There are other moments in Alaudae comparable to this, among them my favourite passage in the whole run of issues, and almost the first bit I translated, the account of the pharmacists’ ball in Brno (Brünn), now in the Czech Republic but then in the Austro-Hungarian Empire, where an awkward choice between Czech and German—and the default option was presumably German—was sidestepped by composing the dance card entirely in Latin. It is a beautiful, and in retrospect deeply poignant, anecdote. I wrote about it back here, at the very start of my involvement with Ulrichs.

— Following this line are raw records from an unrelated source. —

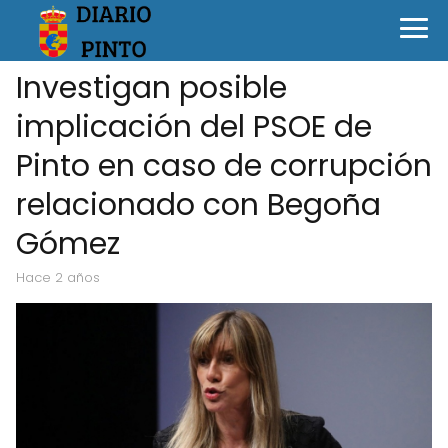
Investigan posible
implicación del PSOE de
Pinto en caso de corrupción
relacionado con Begoña
Gómez
hace 2 años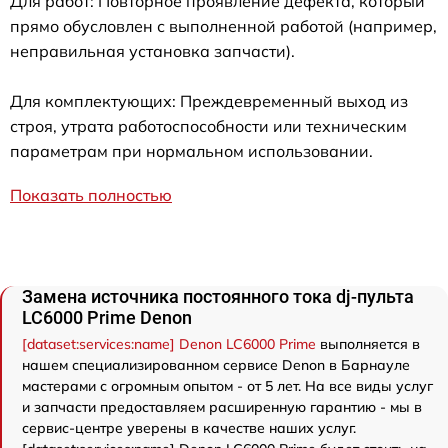
Для работ: Повторное проявление дефекта, который
прямо обусловлен с выполненной работой (например,
неправильная установка запчасти).
Для комплектующих: Преждевременный выход из
строя, утрата работоспособности или техническим
параметрам при нормальном использовании.
Показать полностью
Замена источника постоянного тока dj-пульта
LC6000 Prime Denon
[dataset:services:name] Denon LC6000 Prime
выполняется в
нашем специализированном сервисе Denon в Барнауле
мастерами с огромным опытом - от 5 лет. На все виды услуг
и запчасти предоставляем расширенную гарантию - мы в
сервис-центре уверены в качестве наших услуг.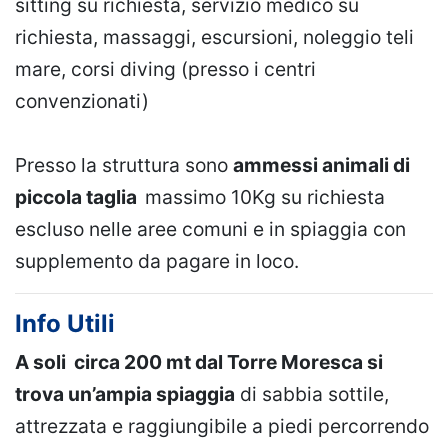
sitting su richiesta, servizio medico su
richiesta, massaggi, escursioni, noleggio teli
mare, corsi diving (presso i centri
convenzionati)
Presso la struttura sono
ammessi animali di
piccola taglia
massimo 10Kg su richiesta
escluso nelle aree comuni e in spiaggia con
supplemento da pagare in loco.
Info Utili
A soli circa 200 mt dal Torre Moresca si
trova un’ampia spiaggia
di sabbia sottile,
attrezzata e raggiungibile a piedi percorrendo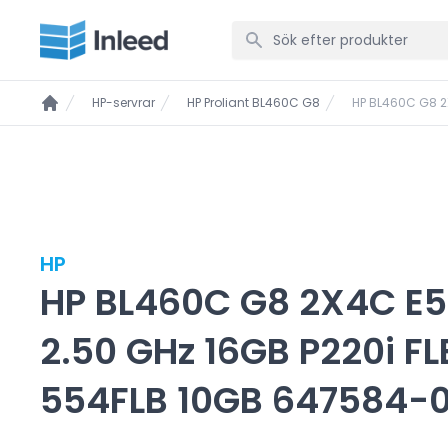
HP-servrar
HP Proliant BL460C G8
HP BL460C G8 2
HP
HP BL460C G8 2X4C E
2.50 GHz 16GB P220i FL
554FLB 10GB 647584-0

I owe to Kresho Vuković my familiarity with Lav Subaric, “National identities and the Latin language in Hungary and Croatia: Language conflicts, 1784-1848”, in Th. D’haen, I. Goerlandt & R. D. Sell (eds.), Major versus Minor? – Languages and Literatures in a Globalized World (2015), pp. 53-66. Let me just quote part of Subaric’s summary of his fascinating account of developments within the Austro-Hungarian Empire:

“Confronted with the threat of the imperial politics of Germanization under Joseph II, the elite of the lands of the crown of St. Stephen [roughly Hungary and Croatia], united in their Hungarian identity, reacted by insisting on the use of Latin. After the threat was removed, the emerging Magyar identity saw Latin as a problem and tried to replace it with the national language. Other inhabitants of Hungary and Croatia, faced with the Magyar aspirations, initially held on to Latin, but the Croatian national movement soon saw Latin as a problem and tried to abolish it. Finally, inside Croatia, those who opposed the new national language saw Latin as a safeguard of their political identity.”

I did suggest that the historical role of Latin is complicated. But Subaric’s next observation is hard to dispute: “The dual role of Latin in this series of language conflicts, and especially its role as a defence for the national identity, has faded from collective memory.”